本日、平成31年度予算をご審議いただくにあたり、私の所信、並びに予算の基本的な考え方、及びその概要を申し上げ、議員各位、並びに区民の皆様のご理解とご協力を賜りますよう、お願い申し上げます。
我が国の経済は、海外経済の不確実性に留意する必要があるものの、国の各種政策により雇用・所得環境の改善が続き、内需を中心とした景気回復基調が維持されると見込まれております。
このような状況において、区財政は、納税義務者の増加などによる特別区民税の増収や、歳入の3割以上を占める特別区交付金が企業業績を反映して増収の見込みとなるなど、前年度に比較して、歳入環境の改善が期待されるところです。
しかしながら、平成31年度税制改正大綱で決定された地方法人課税の一部国税化をはじめ、幼児教育の無償化や、臨時・非常勤職員の厳格化に伴う会計年度任用職員制度の導入による人件費の増など、歳入・歳出の両面において様々な課題が山積しており、今後の財政運営は、楽観視できる状況にはないと考えております。

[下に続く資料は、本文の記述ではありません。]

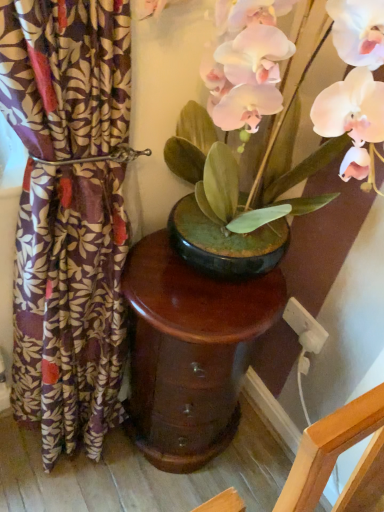 Where is `glossy wood table at center`? glossy wood table at center is located at coordinates (189, 352).

At what (x,y) coordinates should I click in order to perform the action: click on white plastic electric outlet at lower right. Please return your answer as a coordinate pair (x, y). Image resolution: width=384 pixels, height=512 pixels. Looking at the image, I should click on tap(305, 327).

From the image's perspective, which one is positioned higher, matte black pot at center or glossy wood table at center?

matte black pot at center is shown above in the image.

From a real-world perspective, is matte black pot at center over glossy wood table at center?

→ Correct, in the physical world, matte black pot at center is higher than glossy wood table at center.

Where is `electric outlet below the patterned fabric curtain at left (from a real-world perspective)`? electric outlet below the patterned fabric curtain at left (from a real-world perspective) is located at coordinates (305, 327).

From a real-world perspective, between white plastic electric outlet at lower right and patterned fabric curtain at left, who is vertically lower?

white plastic electric outlet at lower right.

Which is more distant, (307, 318) or (49, 300)?

The point (307, 318) is farther from the camera.

Which object is thinner, white plastic electric outlet at lower right or patterned fabric curtain at left?

white plastic electric outlet at lower right is thinner.

Is matte black pot at center surrounded by patterned fabric curtain at left?

No, matte black pot at center is not inside patterned fabric curtain at left.

Which of these two, patterned fabric curtain at left or matte black pot at center, is smaller?

With smaller size is matte black pot at center.

Between patterned fabric curtain at left and matte black pot at center, which one has smaller width?

patterned fabric curtain at left is thinner.

Where is `curtain on the left of the matte black pot at center`? curtain on the left of the matte black pot at center is located at coordinates (69, 305).

Is white plastic electric outlet at lower right at the back of patterned fabric curtain at left?

No, patterned fabric curtain at left's orientation is not away from white plastic electric outlet at lower right.

From a real-world perspective, does patterned fabric curtain at left stand above white plastic electric outlet at lower right?

Yes, from a real-world perspective, patterned fabric curtain at left is over white plastic electric outlet at lower right

Where is `electric outlet below the patterned fabric curtain at left (from the image's perspective)`? The height and width of the screenshot is (512, 384). electric outlet below the patterned fabric curtain at left (from the image's perspective) is located at coordinates (305, 327).

Considering the positions of objects matte black pot at center and patterned fabric curtain at left in the image provided, who is more to the right, matte black pot at center or patterned fabric curtain at left?

matte black pot at center is more to the right.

平成31年度は、「板橋区基本計画2025」の第二期目のアクションプログラムとして策定する「いたばしNo.1実現プラン2021」のスタートの年度であります。
これまでの取り組みを継承しながら、「東京2020オリンピック・パラリンピック競技大会」を一つの契機として、次世代に残していくレガシーに焦点を当てた施策を展開するとともに、持続可能な社会を実現するための国際目標であるSDGsを見据えて、ステップアップを図っていく必要があります。

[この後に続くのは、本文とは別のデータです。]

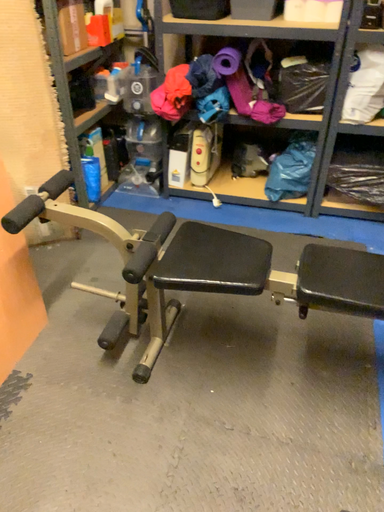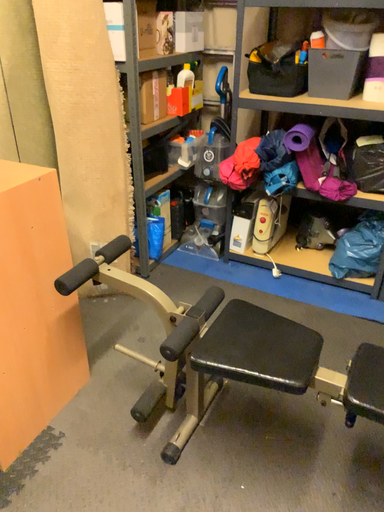 Question: Which way did the camera rotate in the video?

Choices:
 (A) rotated right
 (B) rotated left

Answer: (B) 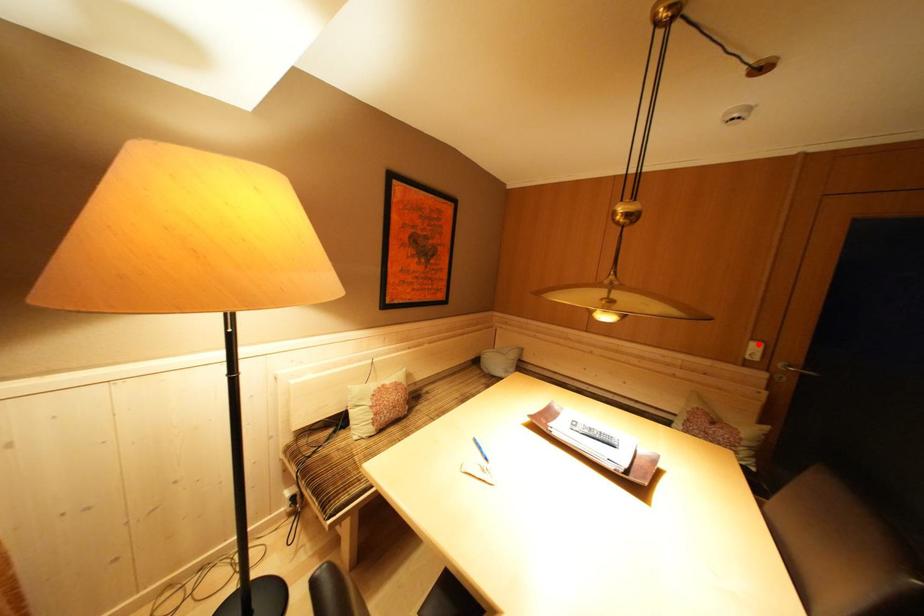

平成31年度予算は、各部が緊密に連携し、組織横断的な取り組みを推進するとともに、区政課題の解決に向けた道筋を明確に示す施策に戦略的に取り組むことを意識し予算編成を行いました。
それでは、区政の主要事業につきまして、基本計画における「三つの基本目標」に沿って申し上げます。

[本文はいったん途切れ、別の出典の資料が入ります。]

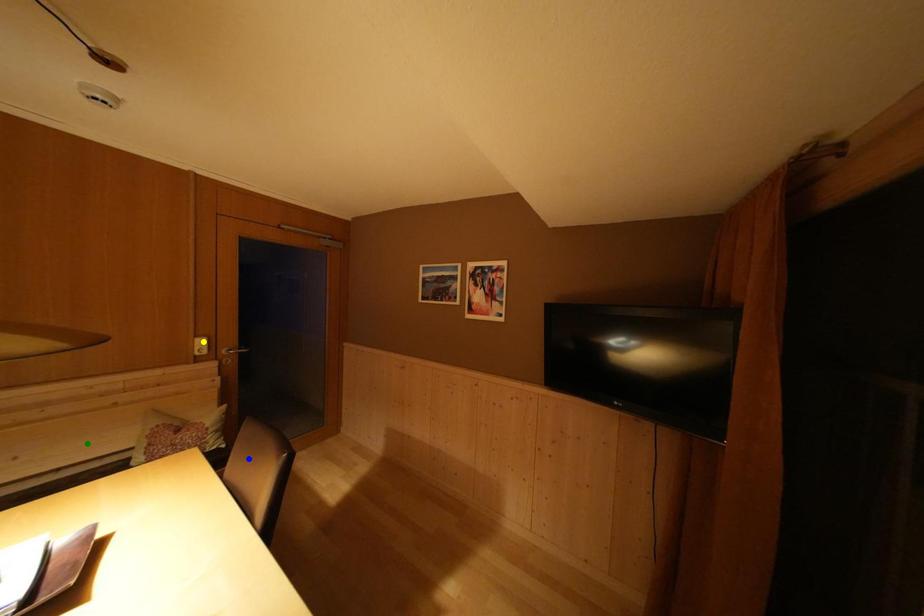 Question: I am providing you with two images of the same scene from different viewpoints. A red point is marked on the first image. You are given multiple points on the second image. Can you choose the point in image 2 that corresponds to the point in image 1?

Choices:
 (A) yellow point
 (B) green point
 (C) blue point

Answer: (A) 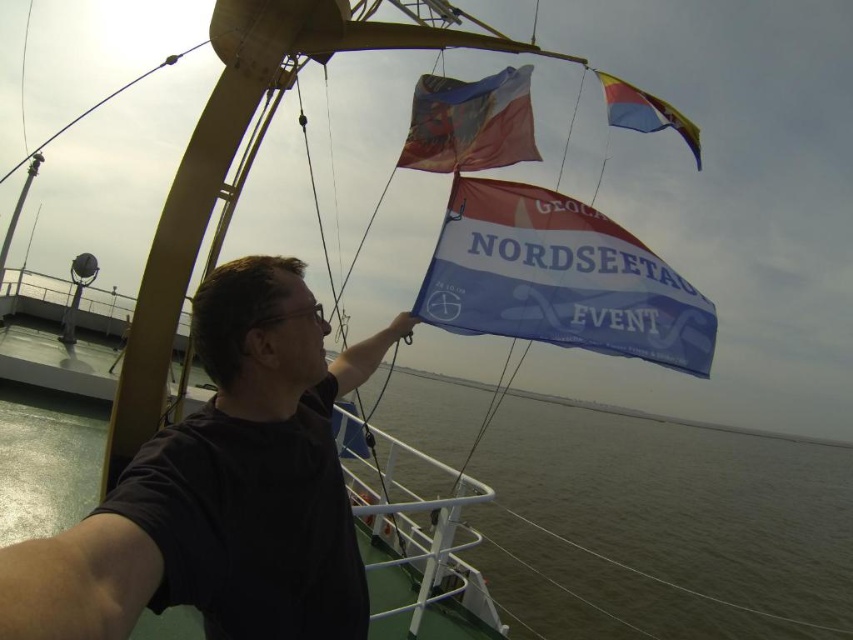 Is blue fabric flag at center taller than polyester flag at upper right?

第1の柱は、「未来をはぐくむあたたかいまち」であります。

初めに、「子育て安心」の実現につきましては、産後間もない母子を対象に、助産師が家庭を訪ねる訪問型と、助産所や医療機関等に宿泊して支援を受ける宿泊型による産後ケア事業を実施いたします。心身の不調を来たしやすいこの時期に、助産師等がタイムリーにサポートしていくことによって、身体的な回復と心理的な安定を図り、セルフケア能力を育むことで、母子ともに安心かつ健やかに成長できる子育て環境を充実させてまいります。
待機児童の解消に向けては、平成32年度末までに待機児童数をゼロとする「子育て安心プラン実施計画」の目標達成に向けて、今後の保育需要などを踏まえ、賃貸物件や国有地、都有地の活用による保育施設の整備を進めるとともに、既存園舎の増改築や区立保育園の民営化による新園舎建設など、様々な方法で整備を進め、437名以上の定員増を図ってまいります。
また、区立保育園において、これまで保護者が持ち帰り処分していた使用済みの紙おむつの取り扱いについて、区が処分することとし、保護者の負担を軽減してまいります。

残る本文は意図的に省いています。